SNL also found that loan balances tend to rise over the course of a year peaking in the third or fourth quarter, only to retreat in the first quarter of the following year. This phenomenon is reflective of the U.S. planting and harvesting cycles. As an example, Illinois corn farmers' planting and harvesting seasons fall during or between the second and fourth calendar quarters of each year. According to an analysis conducted by the U.S. Department of Agriculture, the most active "usual planting dates" fall between April 21 and May 23, while the most active "usual harvesting dates" lie between Sept. 23 and Nov. 5.

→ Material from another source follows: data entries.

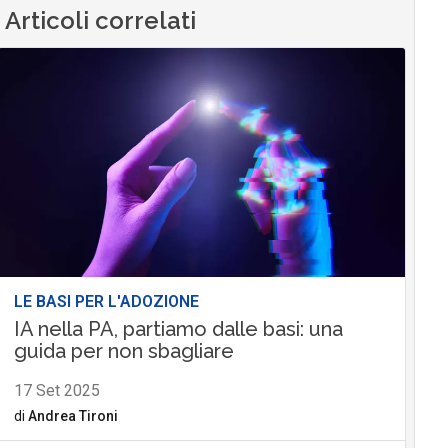
Articoli correlati
LE BASI PER L'ADOZIONE
IA nella PA, partiamo dalle basi: una
guida per non sbagliare
17 Set 2025
di
Andrea Tironi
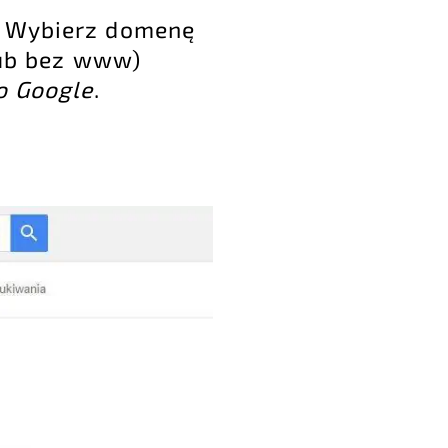
, Wybierz domenę
lub bez www)
o Google
.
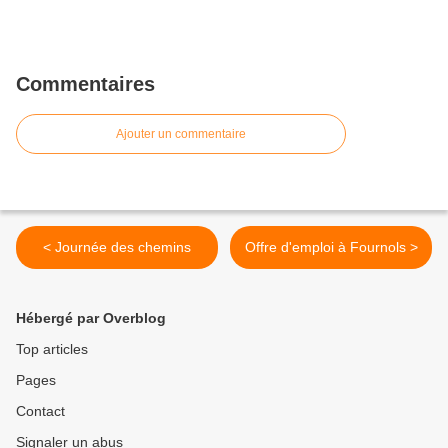
Commentaires
Ajouter un commentaire
< Journée des chemins
Offre d'emploi à Fournols >
Hébergé par Overblog
Top articles
Pages
Contact
Signaler un abus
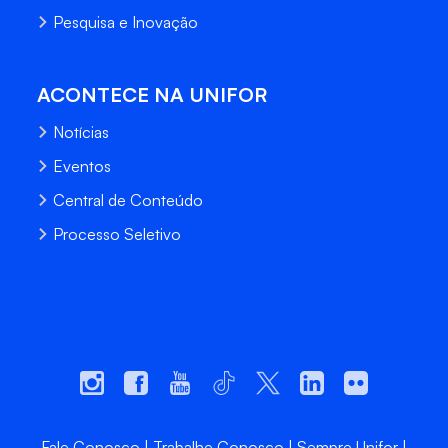
Pesquisa e Inovação
ACONTECE NA UNIFOR
Notícias
Eventos
Central de Conteúdo
Processo Seletivo
Fale Conosco
Trabalhe Conosco
Sempre Unifor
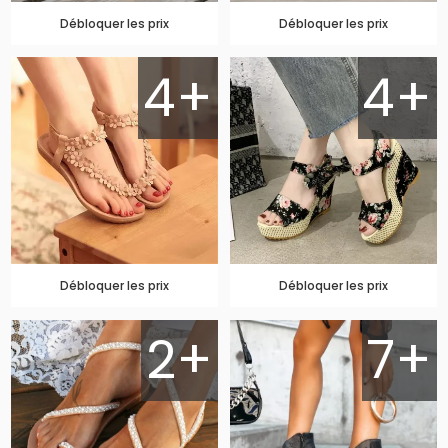
Débloquer les prix
Débloquer les prix
4+
4+
Débloquer les prix
Débloquer les prix
2+
7+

The SNL report states that agricultural production and farmland lending has risen drastically over the past six years, recently registering year-over-year growth rates of 5.73 percent and 6.28 percent, respectively, for the period ended Dec. 31, 2012. While these growth rates are impressive, both types of lending represent relatively small portions of total loan and lease portfolios. Together, agricultural production and farmland lending represented 1.94 percent of total U.S. commercial bank loan portfolios at the end of 2012, up from 1.78 percent at the end of 2006.
While agricultural production loan quality stands close to pre-financial crisis levels, the portion of farmland loans that are either past due or nonaccrual remains elevated, SNL found. Farmland loans registered a past due or nonaccrual rate of 2.59 percent at the end of 2012, a full 128 basis points above the 1.31 percent recorded at the end of 2006.
Within the context of the total loan portfolio, both loan types still compare favorably. Starting at the end of 2006, the portion of total loans and leases that were either past due or nonaccrual stood at 1.78 percent; over the course of the next six years the rate rose to 7.55 percent in the first quarter of 2010 only to fall back down to 4.77 percent at the end of 2012.
Farmland loan balances have increased right along with farmland values, SNL found. So much so that many fear a farmland bubble could be forming. Esther George, president and CEO of the Federal Reserve Bank of Kansas City, stated in a speech Jan. 10 that farmland prices were of particular concern. "We must not ignore the possibility that the low-interest rate policy may be creating incentives that lead to future financial imbalances. Prices of assets such as bonds, agricultural land, and high-yield and leveraged loans are at historically high levels. A sharp correction in asset prices could be destabilizing." Despite George's cautions, farmland values continued to rise through the end of 2012.